Шрифт:
Интервал:
Закладка:
Бенедиктов вслед за нею поцеловал мать в мертвый темно-желтый лоб. Лоб был влажный, прохладный, и Юрий содрогнулся от ужаса и отвращения — ужаса и отвращения живого ко всему мертвому: как мог труп матери в жару, от которой у живых взмокли и прилипли к телу потные рубахи, таить в себе эту неживую прохладу? как не высох, не испарился со лба покойницы этот липкий пот?!
Юрию никогда уже не забыть было плотные, глухие удары комьев ссохшейся глины о крышку гроба. Могилу засыпали, подровняли, обложили холмик цветами.
И все.
Просто, скоро, деловито. Не ритуал даже, не обряд, а цепь простейших действий, мышечных движений, никак не выражающих печали и одиночества, которые должен испытывать человек у свежей могилы другого человека, которого он любил, который был частью его собственной жизни.
У ворот их обступили кладбищенские нищие, нетерпеливо дожидавшиеся своей дани, Бенедиктов сунул одному из них десятку, чтобы тот поделился с остальными; нищий и не подумал его благодарить, он принял деньги как неотделимую часть самого обряда погребения. Друзья покойной попрощались подчеркнуто сухо, сообщив, что они сейчас соберутся у кого-нибудь из своих, чтобы произнести те самые речи, которые Юрий и Ира не дали им сказать у могилы.
Ира с семьей тоже уехала, а Бенедиктов повернул назад, в тесные кладбищенские улочки и тупики.
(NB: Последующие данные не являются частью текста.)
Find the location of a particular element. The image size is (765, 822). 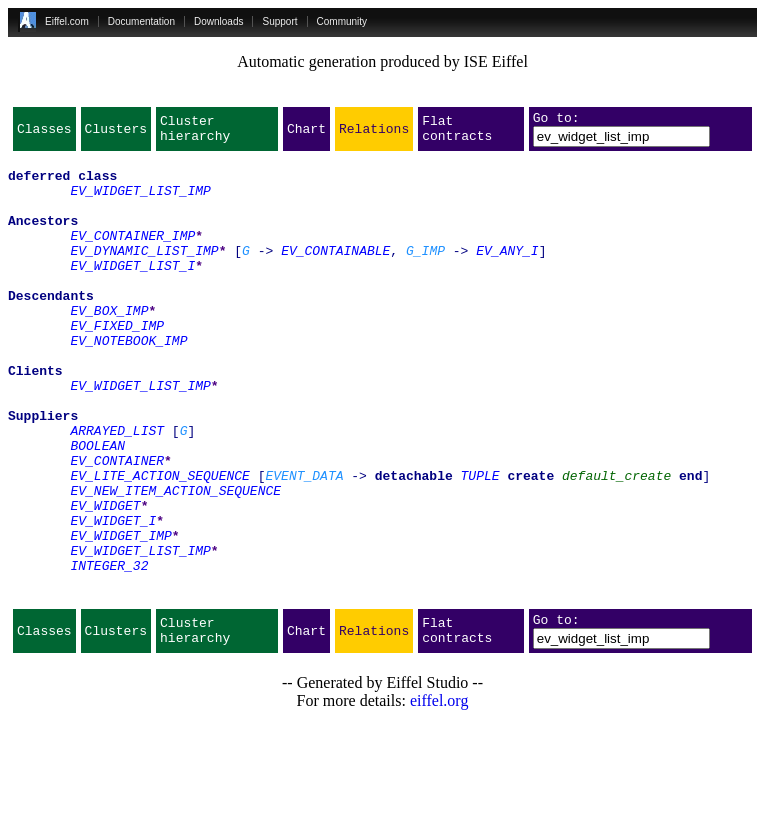 EV_WIDGET_LIST_IMP is located at coordinates (140, 202).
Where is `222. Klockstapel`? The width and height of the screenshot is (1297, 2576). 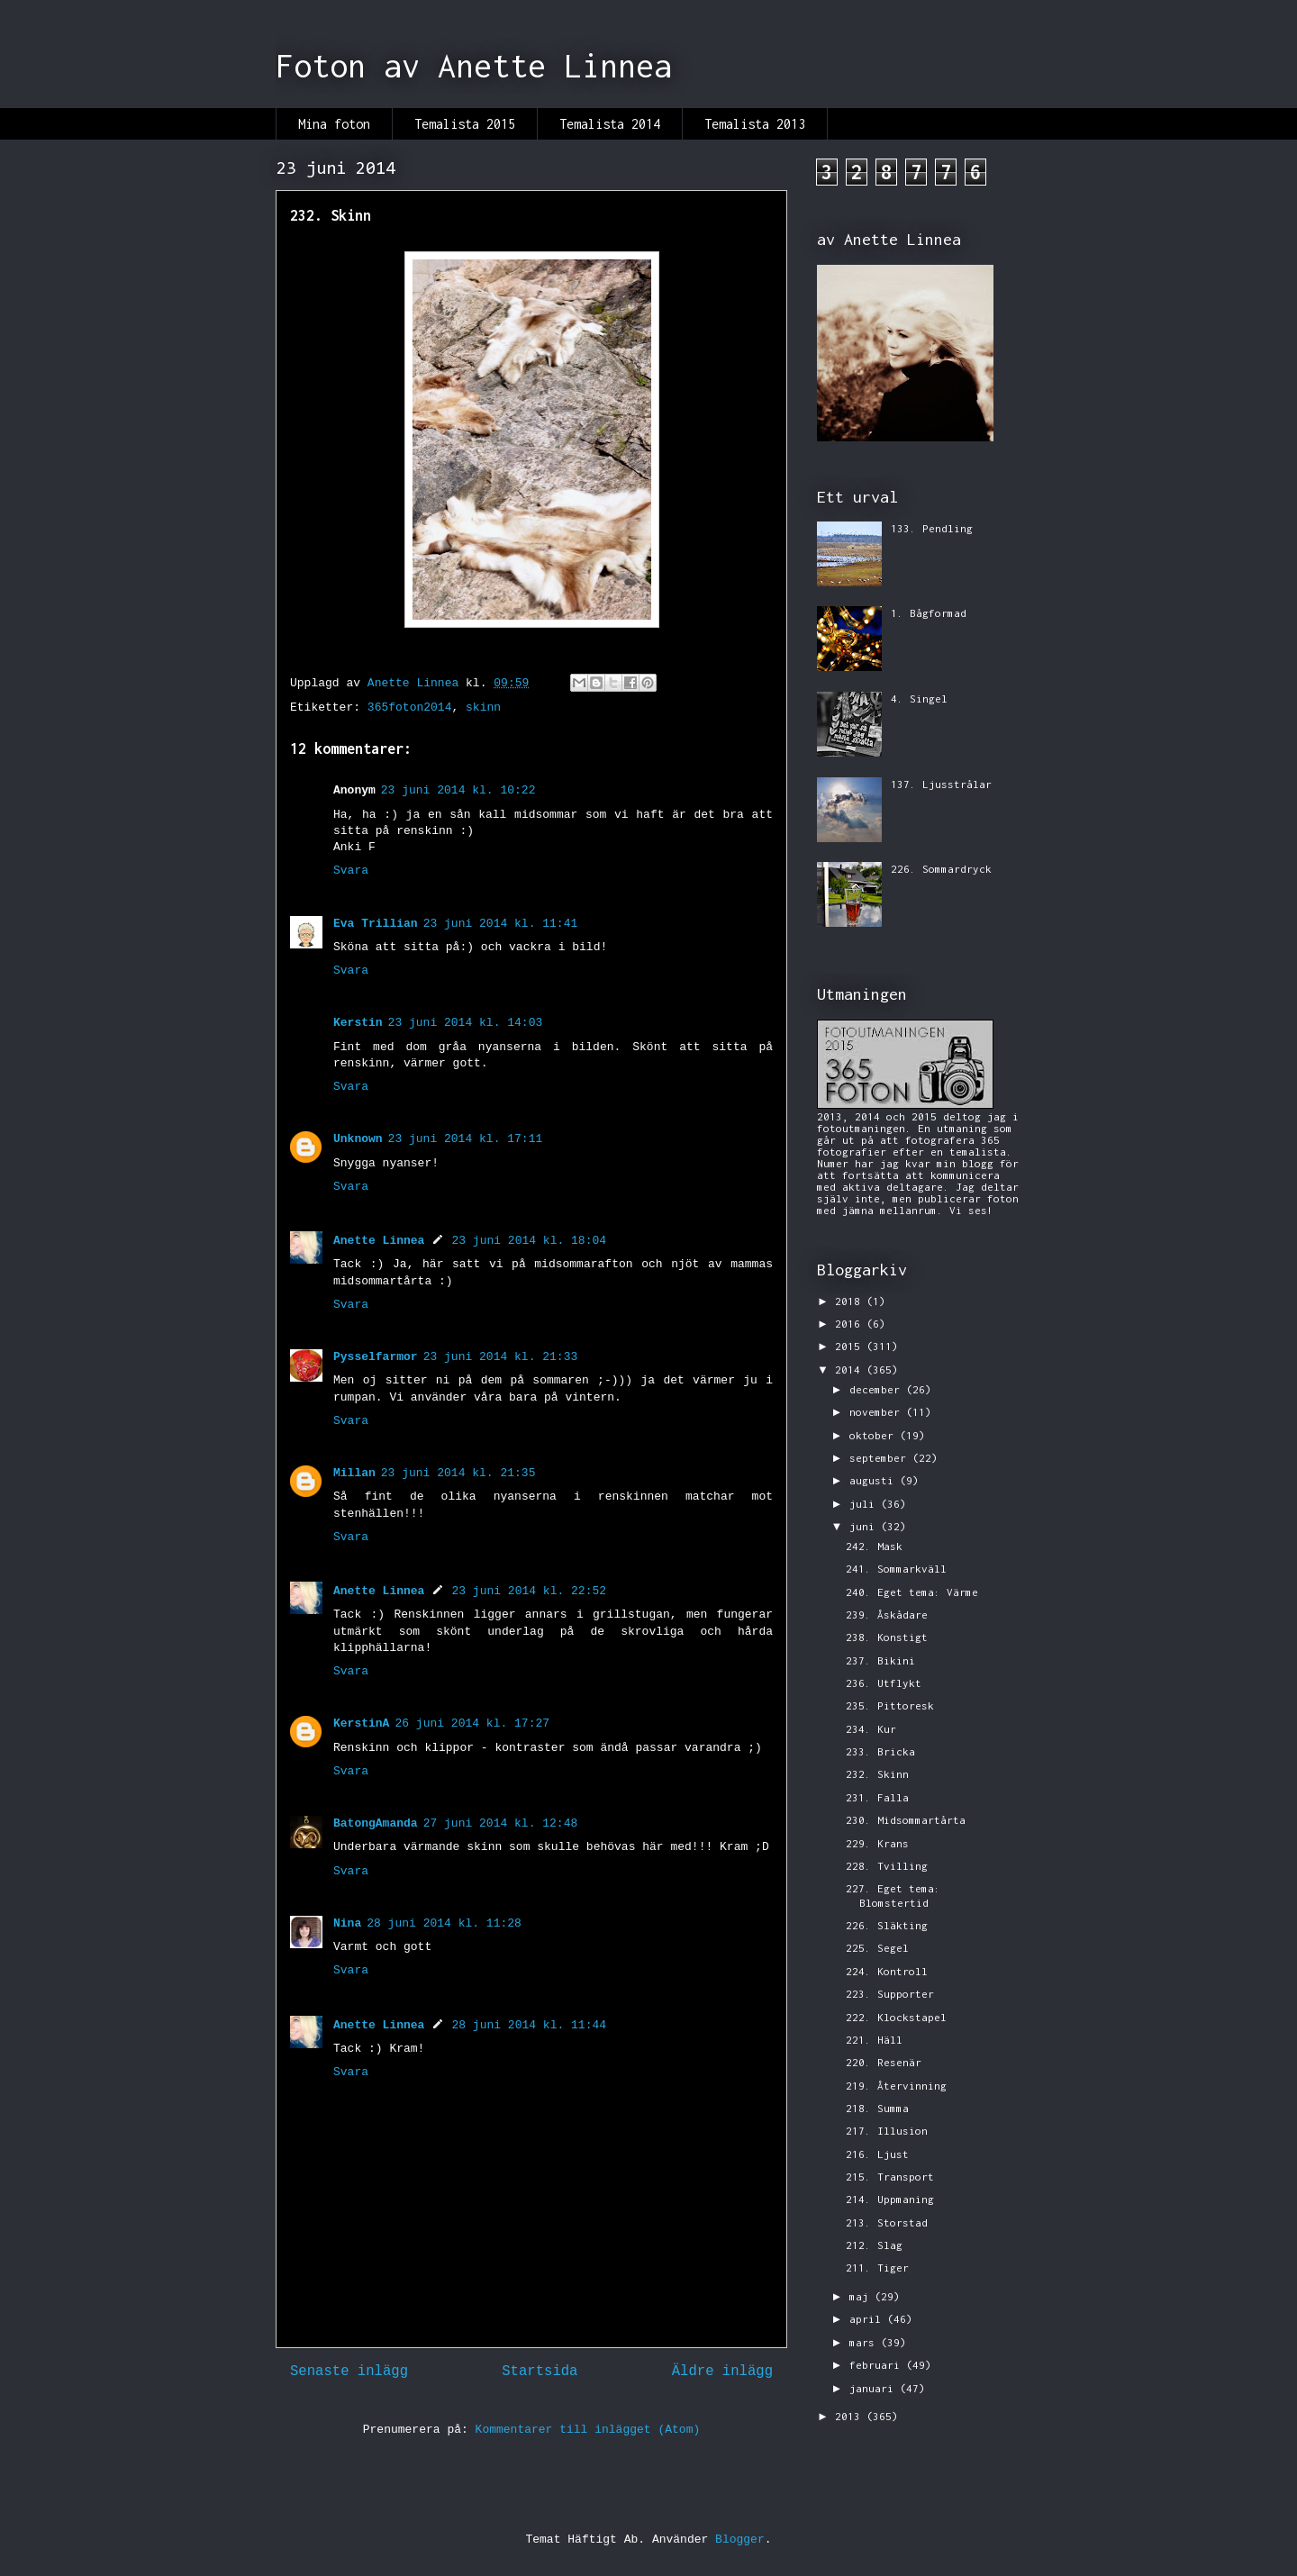 222. Klockstapel is located at coordinates (896, 2017).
В нижней, старой части кладбища, в негустой тени от разросшихся вразброд акаций могильные камни стояли потемневшие, позеленевшие от времени, с отбитыми краями и едва различимыми древнееврейскими надписями, и было в этом запустении, в этой замшелой тишине нечто решительно несовместимое с ярко освещенными летним солнцем верхушками деревьев, с жарко-синим небом, проглядывающим сквозь листву над головой.
Под высеченными в мягком, крохком песчанике семисвечниками и шестиконечными давидовыми звездами стояли едва уже различимые имена — бесчисленные Абрамы, Иосифы, Ицхаки, Сарры, Ривы, Соломоны, Моисеи, присяжные поверенные и мелкие лавочники, прогоревшие коммерсанты и несостоявшиеся философы, неуемные коммивояжеры и уездные врачи, после смерти заточенные на этом кладбище точно так же, как их деды и прадеды прожили свои запуганные жизни в тесных кварталах еврейского гетто.
На многих памятниках под старыми письменами стояли свежие надписи, выведенные по камню белой масляной краской, с именами тех, кто сгинул в последнюю войну без погребения: «В память о безвременно погибших от рук немецких фашистов дорогих наших…» Или пропавших без вести в Бабьих ярах и Майданеках, и Юрия поразила в этих свежих надписях их скорбная покорность судьбе. Будто живые, чтя память погибших, принимали их гибель как нечто естественное, само собой разумеющееся, во всяком случае — неизбежное. Словно погибшим на роду было написано погибнуть в печи крематория или в безымянных рвах, словно сама их гибель таила в себе некое изначальное назначение их жизней.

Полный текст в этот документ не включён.